Aqui, deduzo de suas anotações que o idioma de origem é um idioma de termos s com uma noção de avaliação : sv significa que s reduz (em qualquer número de etapas) ao valor v. Um compilador corretoc é aquele que transforma qualquer programa s em um programa compilado c(s) que avalia o valor do compilador correspondente c(v).

Isso corresponde à definição na Wikipedia se os valores se compilarem: ses tem a propriedade v então o mesmo acontece c(s).

Um compilador de som não precisa ser injetado: é possível, e extremamente comum, que diferentes programas de origem com a mesma semântica sejam compilados no mesmo programa compilado.

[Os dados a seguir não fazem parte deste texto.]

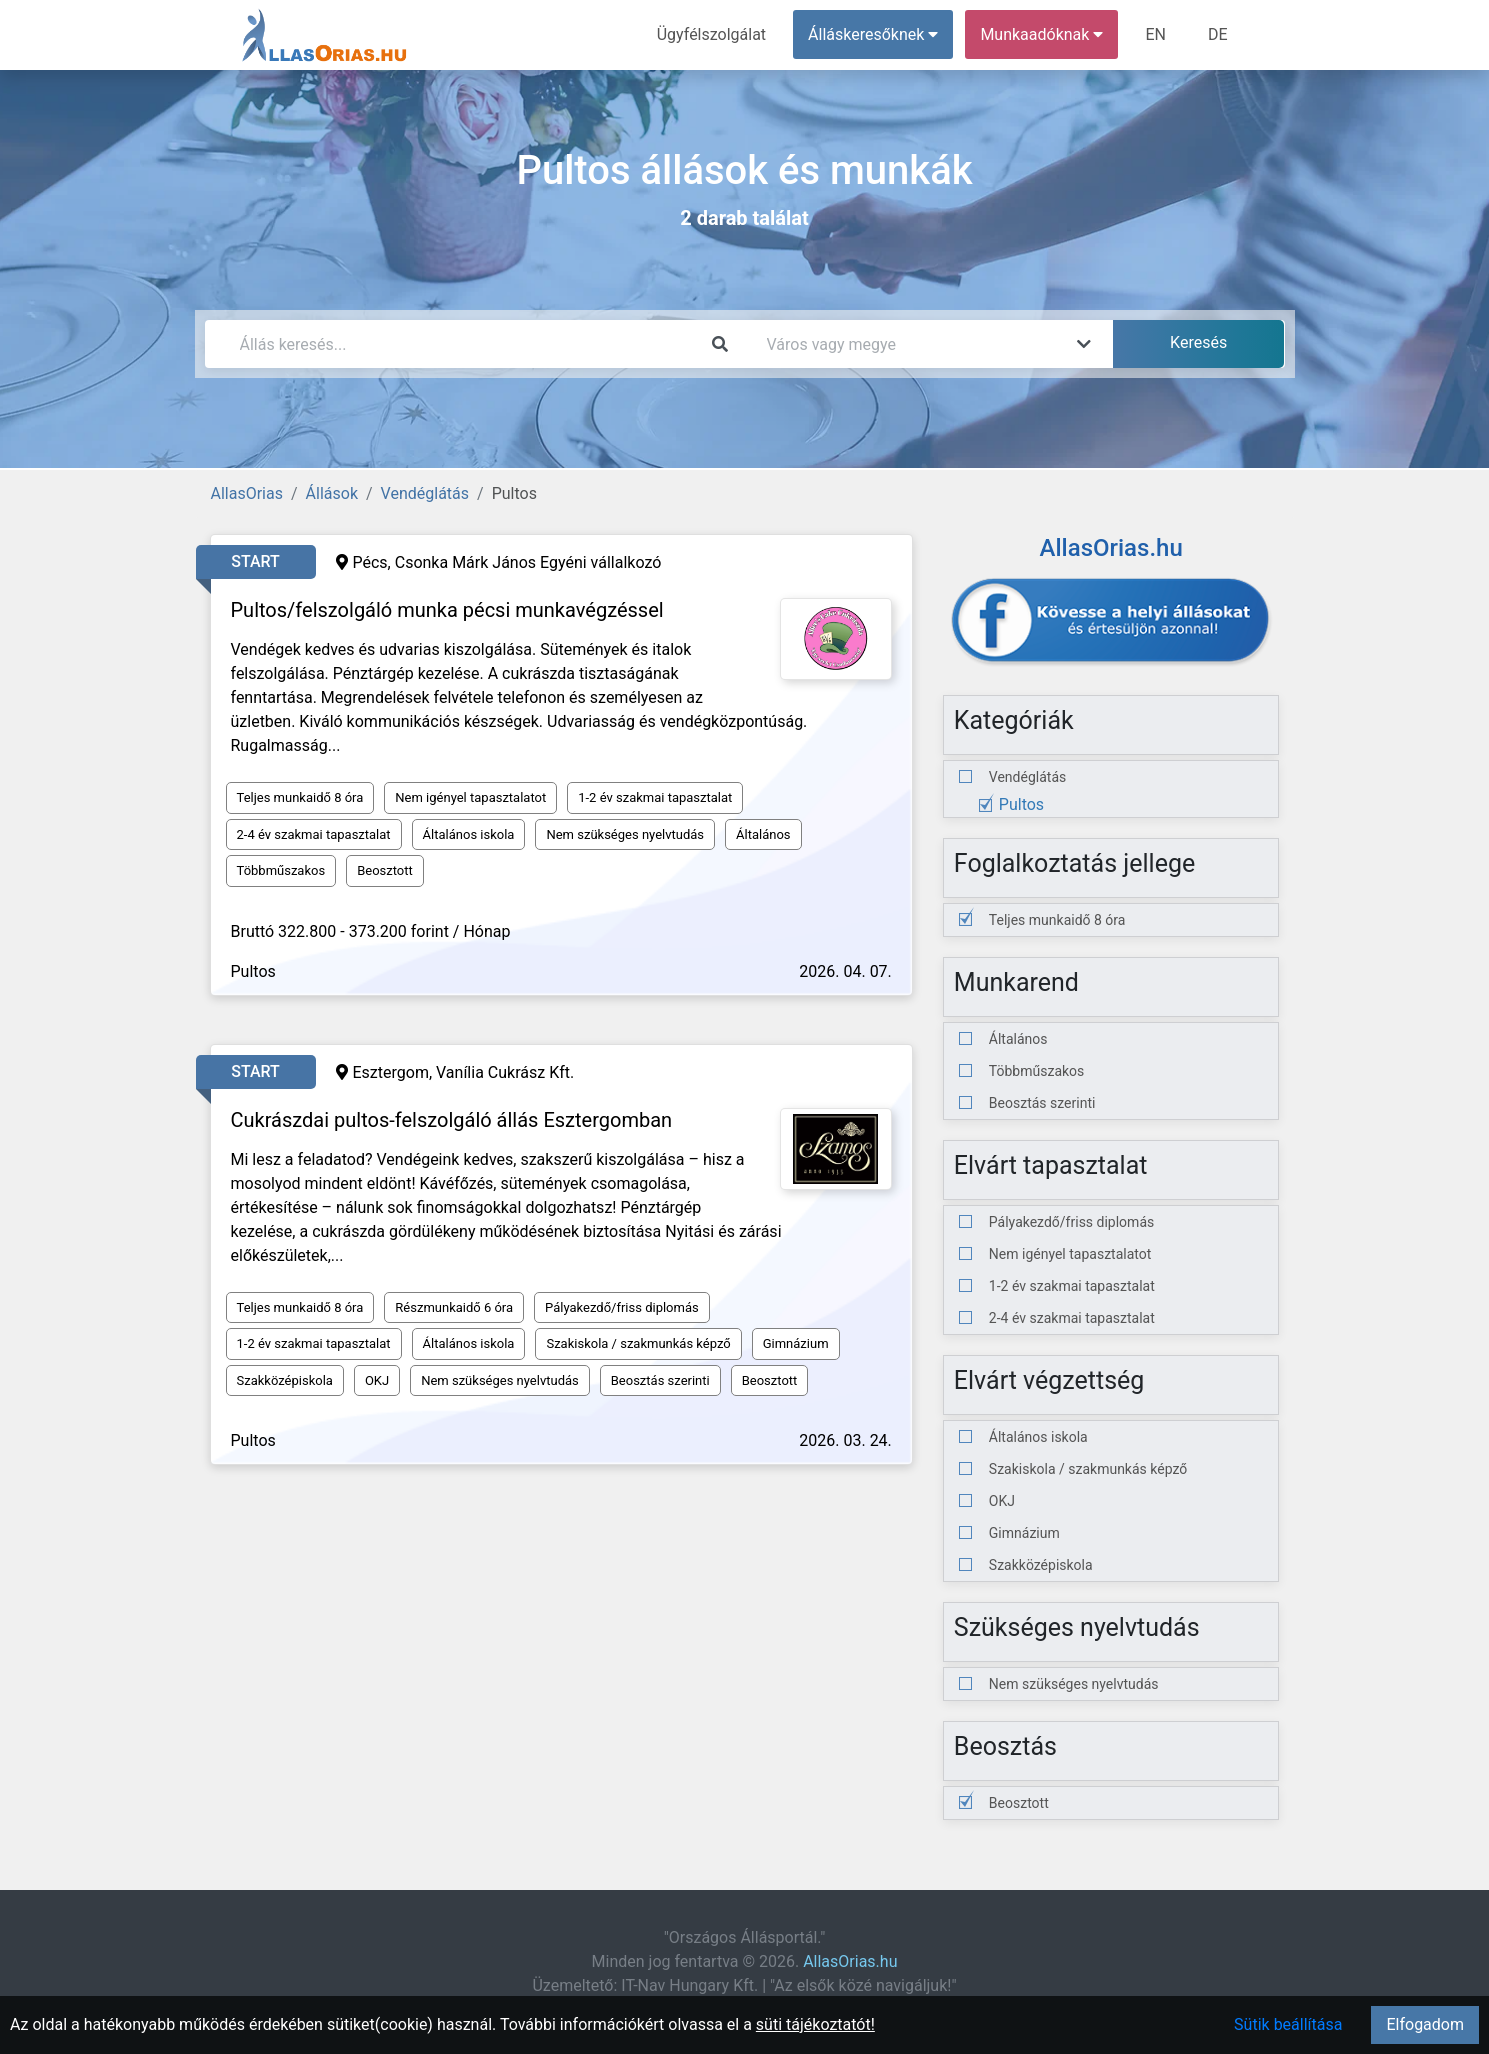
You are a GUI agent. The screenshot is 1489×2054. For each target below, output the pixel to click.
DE (1218, 34)
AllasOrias (247, 493)
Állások (332, 493)
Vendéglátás (425, 493)
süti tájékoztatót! (815, 2024)
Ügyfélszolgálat (711, 34)
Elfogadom (1425, 2024)
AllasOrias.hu (850, 1961)
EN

Os compiladores geralmente não estão completos : como você observa, é comum ter termos na linguagem compilada que não possam ser a saída do compilador, ou seja, o compilador não é subjetivo.


Então você está dizendo exatamente o oposto da resposta de Hans? Isso é interessante. Sua interpretação da minha notação está correta, mas para tornar as coisas explícitas: você considera a afirmação como correta (e, portanto, o inverso seria completo)?
choeger

@choeger A rigor, eu definiria correção como “para todos s e v, E se c(s) existe e sv então c(v) existe e sc(v)”. Dado que o idioma de origem é o que define a semântica, não vejo uma maneira de quantificarsvc(s)c(v)para torná-lo uma propriedade completa.